(Page segmentation data)
______________________________
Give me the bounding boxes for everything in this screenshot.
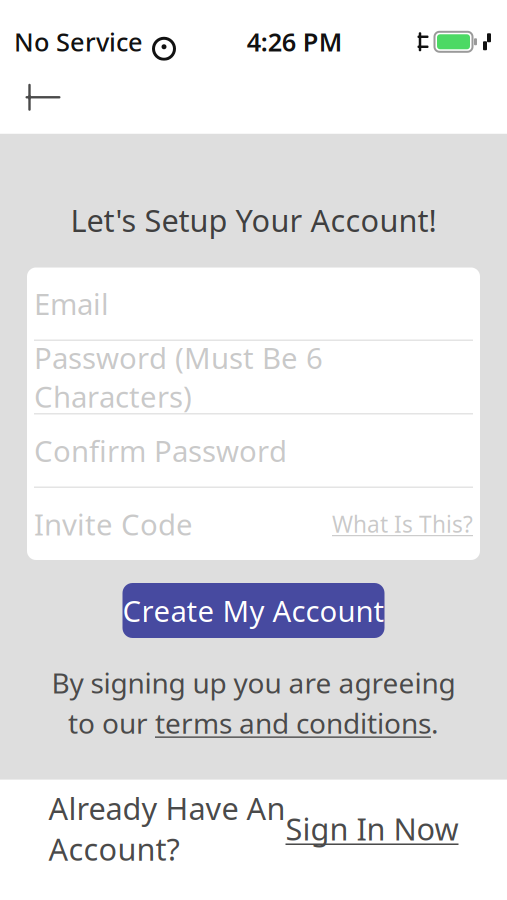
staticText: 4:26 PM bbox=[247, 25, 343, 59]
staticText: Password (Must Be 6 Characters) bbox=[34, 338, 323, 416]
button[interactable]: Password (Must Be 6 Characters) bbox=[27, 341, 480, 413]
staticText: No Service bbox=[14, 25, 143, 59]
staticText: Confirm Password bbox=[34, 431, 287, 470]
button[interactable]: Email bbox=[27, 268, 480, 340]
button[interactable]: What Is This? bbox=[332, 488, 473, 560]
staticText: Sign In Now bbox=[286, 808, 458, 849]
staticText: Invite Code bbox=[34, 504, 193, 544]
button[interactable]: Confirm Password bbox=[27, 414, 480, 486]
staticText: By signing up you are agreeing bbox=[52, 664, 456, 701]
staticText: terms and conditions bbox=[155, 704, 431, 741]
staticText: What Is This? bbox=[332, 509, 473, 539]
staticText: Let's Setup Your Account! bbox=[70, 200, 436, 240]
button[interactable]: Already Have An Account? bbox=[48, 788, 458, 869]
button[interactable]: Create My Account bbox=[122, 583, 384, 638]
staticText: Email bbox=[34, 284, 109, 323]
staticText: Already Have An Account? bbox=[48, 788, 286, 869]
staticText: Create My Account bbox=[122, 591, 384, 630]
staticText: to our bbox=[68, 704, 155, 741]
button[interactable]: terms and conditions bbox=[155, 704, 431, 741]
button[interactable]: Back bbox=[12, 66, 74, 128]
button[interactable]: Invite Code bbox=[34, 488, 332, 560]
staticText: . bbox=[431, 704, 439, 741]
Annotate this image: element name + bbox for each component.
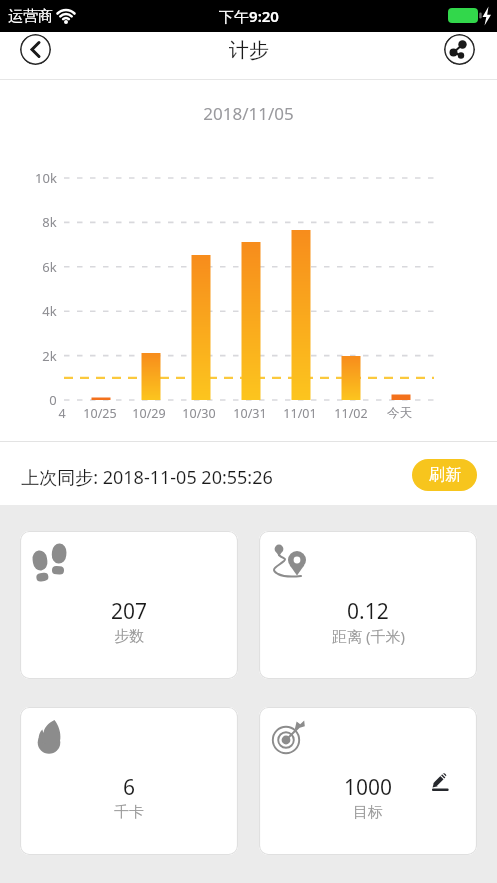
staticText: 运营商 xyxy=(8,7,53,26)
staticText: 距离 (千米) xyxy=(332,626,405,646)
staticText: 4k xyxy=(42,302,57,320)
staticText: 10/31 xyxy=(233,405,267,422)
staticText: 下午9:20 xyxy=(219,6,279,26)
staticText: 6 xyxy=(123,773,136,799)
staticText: 0 xyxy=(49,391,57,409)
staticText: 11/01 xyxy=(283,405,317,422)
button[interactable]: 1000 xyxy=(259,707,477,855)
staticText: 10k xyxy=(35,169,57,187)
staticText: 11/02 xyxy=(334,405,368,422)
staticText: 今天 xyxy=(387,405,412,421)
button[interactable] xyxy=(444,34,475,65)
button[interactable]: 6 xyxy=(20,707,238,855)
staticText: 上次同步: 2018-11-05 20:55:26 xyxy=(21,465,273,490)
staticText: 10/29 xyxy=(132,405,166,422)
staticText: 6k xyxy=(42,258,57,276)
staticText: 计步 xyxy=(229,38,269,63)
button[interactable]: 207 xyxy=(20,531,238,679)
button[interactable]: 0.12 xyxy=(259,531,477,679)
staticText: 207 xyxy=(111,597,148,623)
staticText: 千卡 xyxy=(114,803,144,822)
staticText: 4 xyxy=(58,405,66,422)
staticText: 8k xyxy=(42,213,57,231)
button[interactable] xyxy=(20,34,51,65)
staticText: 步数 xyxy=(114,627,144,646)
staticText: 2k xyxy=(42,347,57,365)
button[interactable]: 刷新 xyxy=(412,459,477,491)
staticText: 目标 xyxy=(353,803,383,822)
staticText: 10/25 xyxy=(83,405,117,422)
staticText: 刷新 xyxy=(429,465,461,485)
staticText: 2018/11/05 xyxy=(203,102,294,124)
staticText: 10/30 xyxy=(182,405,216,422)
staticText: 1000 xyxy=(344,773,393,799)
staticText: 0.12 xyxy=(347,597,389,623)
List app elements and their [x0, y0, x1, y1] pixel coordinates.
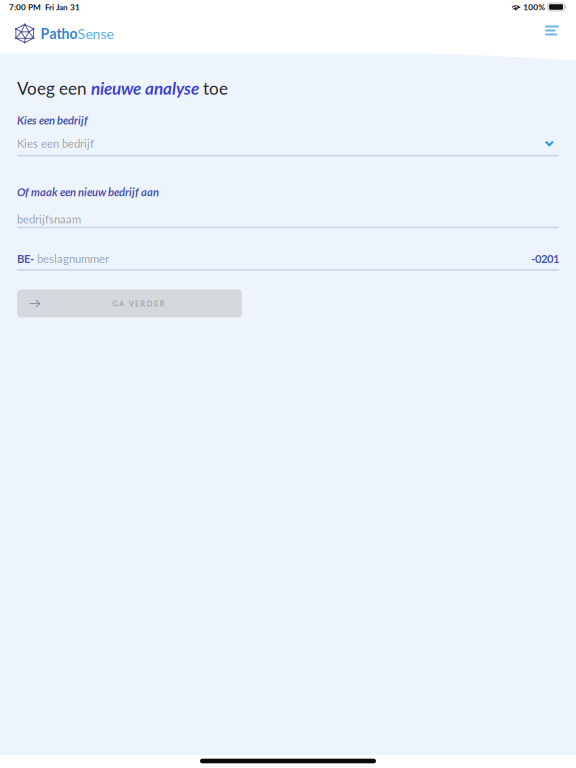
staticText: Of maak een nieuw bedrijf aan — [17, 185, 159, 199]
staticText: 7:00 PM — [9, 2, 41, 12]
staticText: Patho — [40, 25, 78, 42]
staticText: nieuwe analyse — [91, 78, 199, 98]
button[interactable]: Kies een bedrijf — [17, 136, 559, 156]
staticText: Sense — [78, 25, 114, 42]
staticText: beslagnummer — [34, 252, 109, 265]
staticText: GA VERDER — [113, 299, 164, 308]
button[interactable]: PathoSense home — [15, 22, 114, 45]
button[interactable]: GA VERDER — [17, 290, 242, 318]
staticText: Kies een bedrijf — [17, 114, 88, 127]
staticText: 100% — [523, 2, 545, 12]
button[interactable]: Menu — [537, 21, 565, 46]
staticText: Fri Jan 31 — [45, 2, 80, 12]
staticText: Kies een bedrijf — [17, 137, 94, 150]
staticText: toe — [199, 78, 228, 98]
staticText: -0201 — [531, 252, 559, 265]
staticText: Voeg een — [17, 78, 91, 98]
staticText: BE- — [17, 252, 34, 265]
staticText: bedrijfsnaam — [17, 212, 81, 226]
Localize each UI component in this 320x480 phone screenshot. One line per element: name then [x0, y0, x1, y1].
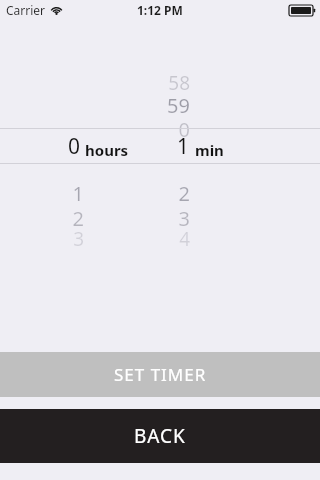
other: Wi-Fi	[50, 5, 63, 15]
button[interactable]: SET TIMER	[0, 352, 320, 397]
button[interactable]: BACK	[0, 409, 320, 463]
staticText: 3	[73, 226, 84, 250]
staticText: 3	[178, 205, 190, 229]
staticText: 2	[72, 205, 84, 229]
button[interactable]: 58	[0, 20, 320, 245]
staticText: 0	[178, 116, 190, 140]
staticText: 2	[178, 180, 190, 204]
staticText: 0	[68, 132, 81, 161]
staticText: 4	[179, 226, 190, 250]
staticText: hours	[85, 140, 129, 160]
staticText: 1:12 PM	[137, 2, 183, 18]
staticText: SET TIMER	[114, 363, 207, 386]
staticText: min	[195, 140, 224, 160]
staticText: 1	[177, 132, 190, 161]
staticText: 1	[72, 180, 84, 204]
staticText: 59	[167, 92, 190, 116]
staticText: 58	[168, 70, 190, 94]
staticText: BACK	[134, 423, 186, 449]
other: Battery full	[289, 5, 315, 16]
staticText: Carrier	[6, 2, 46, 18]
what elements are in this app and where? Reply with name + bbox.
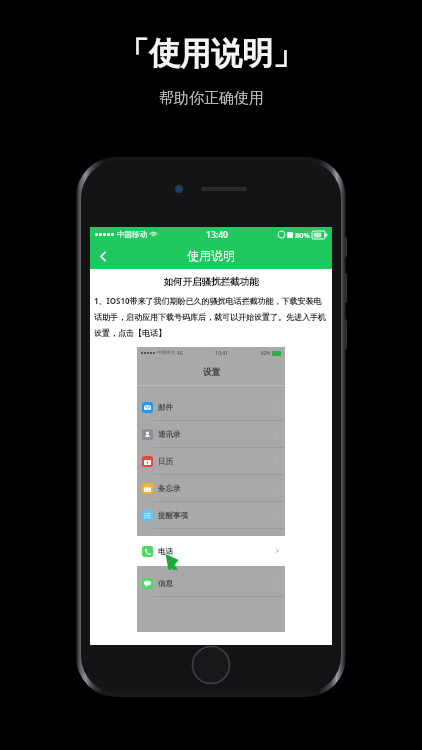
button[interactable]: 电话 (137, 536, 285, 566)
button[interactable]: 通讯录 (137, 421, 285, 448)
staticText: 提醒事项 (158, 511, 188, 520)
staticText: 80% (295, 230, 310, 240)
button[interactable]: 日历 (137, 448, 285, 475)
staticText: 帮助你正确使用 (159, 89, 264, 108)
staticText: 中国移动 (157, 350, 175, 356)
staticText: 1、IOS10带来了我们期盼已久的骚扰电话拦截功能，下载安装电话助手，启动应用下… (94, 295, 328, 338)
button[interactable]: 信息 (137, 570, 285, 597)
staticText: 通讯录 (158, 430, 181, 439)
staticText: 13:40 (206, 229, 228, 241)
button[interactable]: 提醒事项 (137, 502, 285, 529)
button[interactable]: 邮件 (137, 394, 285, 421)
staticText: 92% (261, 350, 270, 356)
staticText: 电话 (158, 547, 173, 556)
staticText: 邮件 (158, 403, 173, 412)
staticText: 10:41 (215, 350, 228, 357)
staticText: 设置 (203, 367, 220, 378)
staticText: 中国移动 (117, 230, 147, 239)
staticText: 「使用说明」 (118, 34, 304, 73)
staticText: 4G (177, 350, 183, 356)
button[interactable]: 备忘录 (137, 475, 285, 502)
staticText: 备忘录 (158, 484, 181, 493)
staticText: 信息 (158, 579, 173, 588)
staticText: 日历 (158, 457, 173, 466)
button[interactable]: Back (90, 243, 116, 269)
staticText: 使用说明 (187, 248, 235, 263)
staticText: 如何开启骚扰拦截功能 (90, 276, 332, 288)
______________________________
→ TASK DESCRIPTION:
Check each line of the records above for the string "conditions", and report every line that has it.

→ WRITTEN RESPONSE:
staticText: terms and conditions bbox=[155, 704, 431, 741]
button[interactable]: terms and conditions bbox=[155, 704, 431, 741]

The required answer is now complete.